*Given entries:*
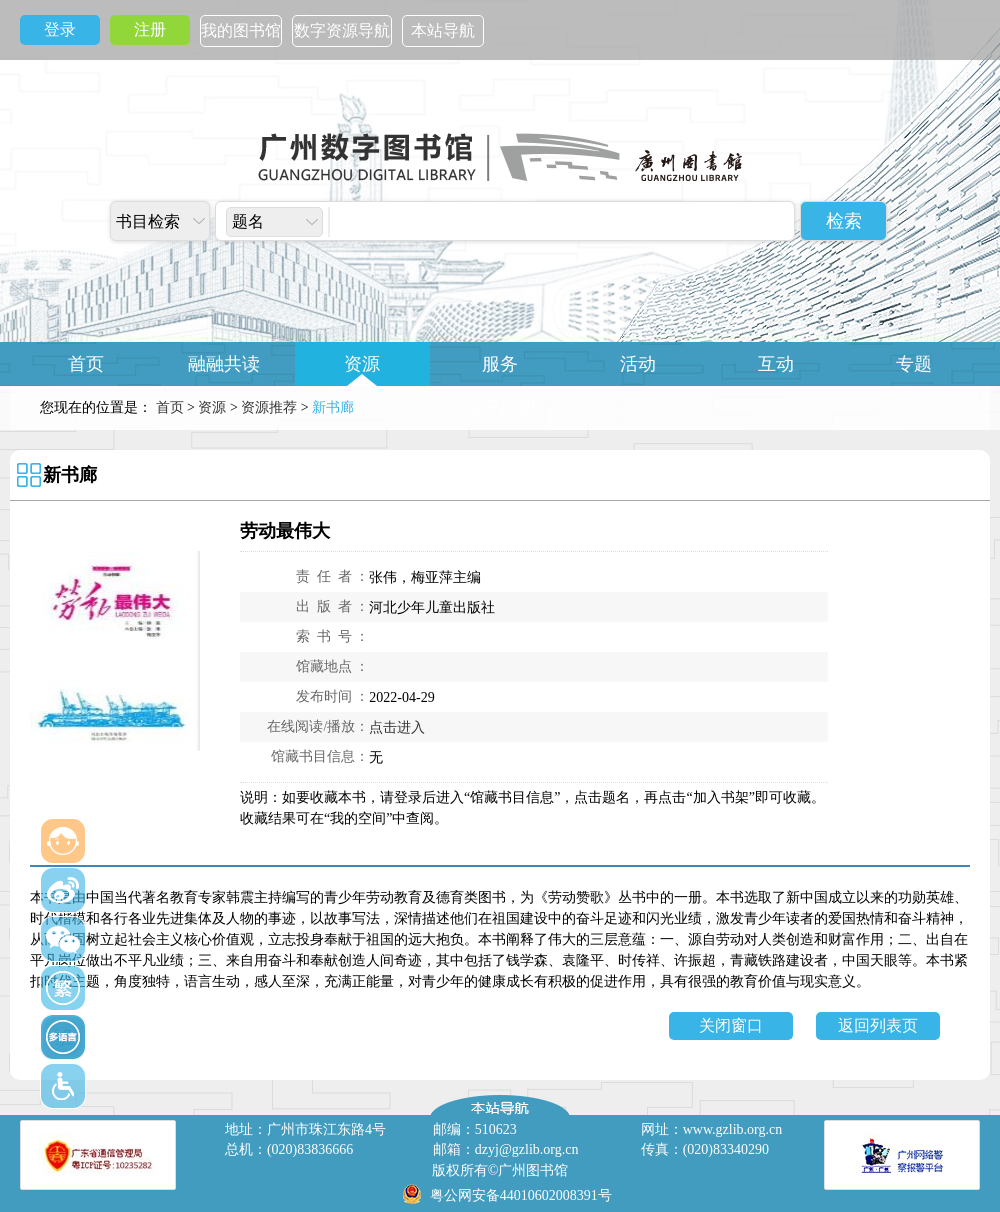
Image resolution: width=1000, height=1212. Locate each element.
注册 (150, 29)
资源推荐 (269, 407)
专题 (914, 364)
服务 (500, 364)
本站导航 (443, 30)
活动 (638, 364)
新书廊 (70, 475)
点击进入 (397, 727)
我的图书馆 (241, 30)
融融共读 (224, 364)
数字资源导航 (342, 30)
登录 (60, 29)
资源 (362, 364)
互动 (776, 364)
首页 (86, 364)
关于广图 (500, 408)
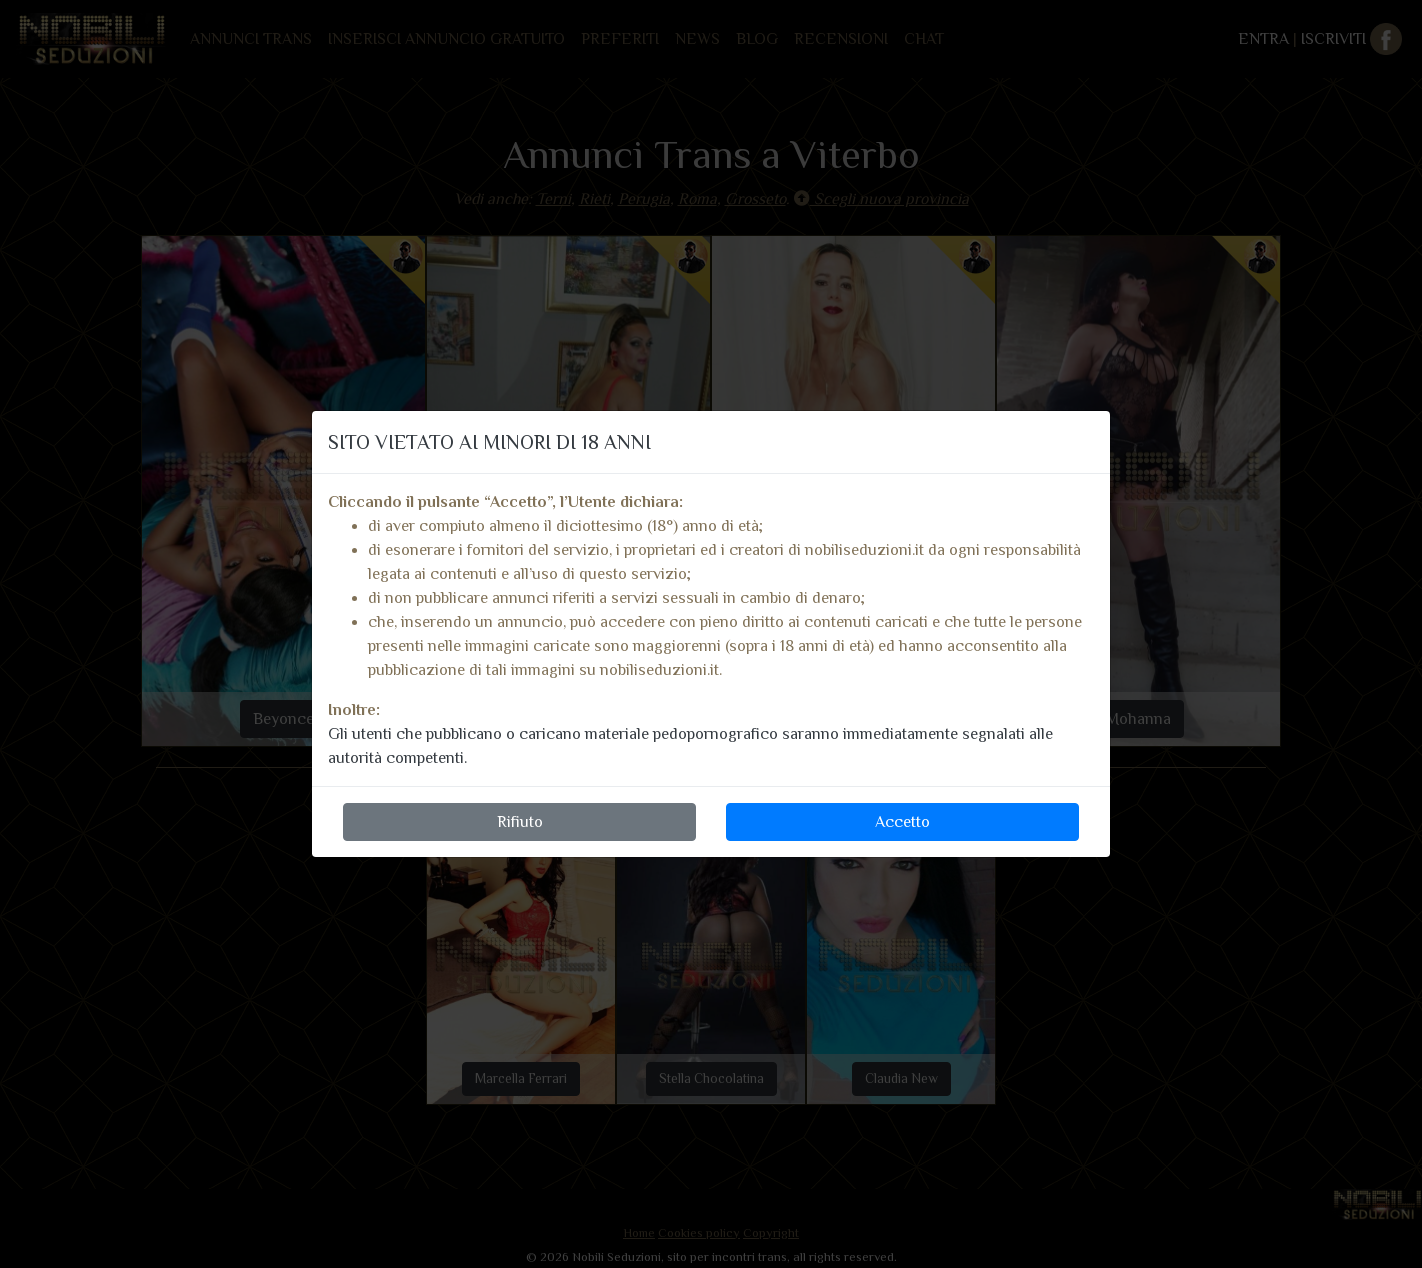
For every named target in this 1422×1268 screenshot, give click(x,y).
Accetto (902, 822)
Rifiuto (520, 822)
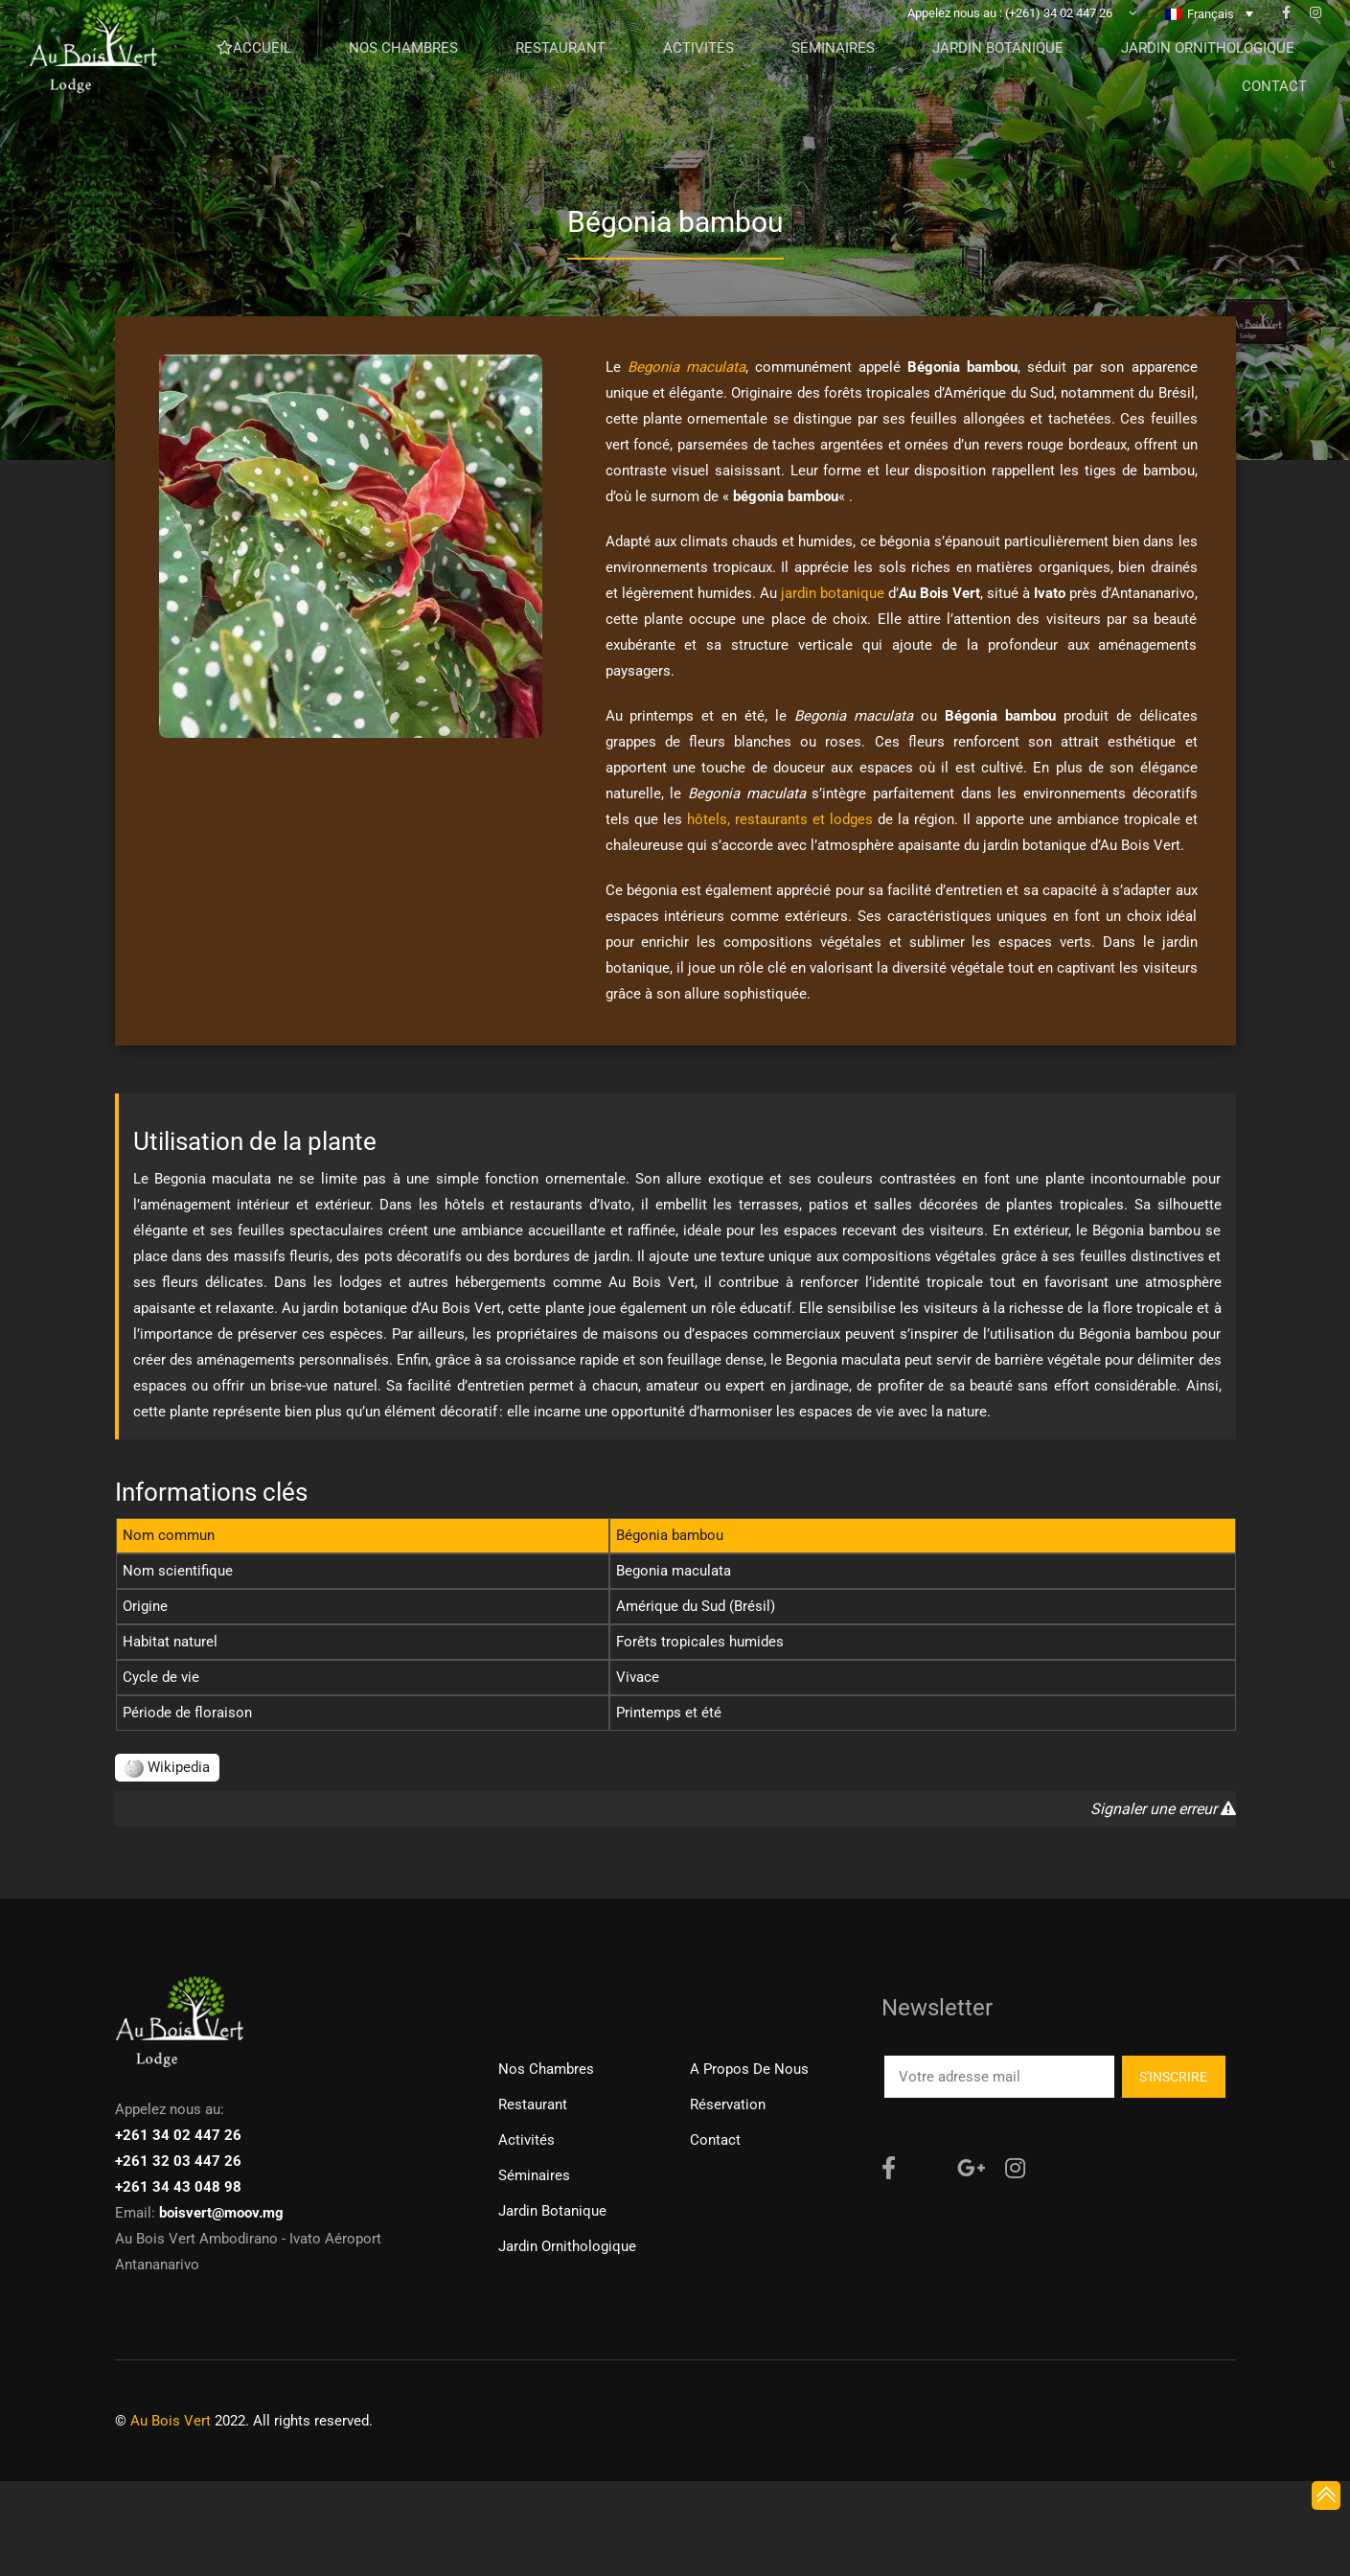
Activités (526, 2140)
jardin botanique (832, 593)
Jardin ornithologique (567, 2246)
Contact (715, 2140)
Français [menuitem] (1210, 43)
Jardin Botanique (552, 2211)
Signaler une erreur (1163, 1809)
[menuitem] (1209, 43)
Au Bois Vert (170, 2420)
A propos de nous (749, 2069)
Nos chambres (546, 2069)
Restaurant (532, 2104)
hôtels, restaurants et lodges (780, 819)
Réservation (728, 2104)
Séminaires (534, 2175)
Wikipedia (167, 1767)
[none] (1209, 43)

*What is required:* Find the line with "我的图书馆 (241, 30)". Return it and each line after it through the end of the data, exactly, without pictures.

*Output below:*
我的图书馆 (241, 30)
融融共读 (224, 364)
数字资源导航 (342, 30)
登录 (60, 29)
资源 (362, 364)
互动 (776, 364)
首页 (86, 364)
关于广图 (500, 408)
For every named target in this 1422×1268 screenshot, give click(x,y).
Accetto (902, 822)
Rifiuto (520, 822)
Activités (526, 2140)
jardin botanique (832, 593)
Jardin ornithologique (567, 2246)
Contact (715, 2140)
Français [menuitem] (1210, 43)
Jardin Botanique (552, 2211)
Signaler une erreur (1163, 1809)
[menuitem] (1209, 43)
Au Bois Vert (170, 2420)
A propos de nous (749, 2069)
Nos chambres (546, 2069)
Restaurant (532, 2104)
hôtels, restaurants et lodges (780, 819)
Réservation (728, 2104)
Séminaires (534, 2175)
Wikipedia (167, 1767)
[none] (1209, 43)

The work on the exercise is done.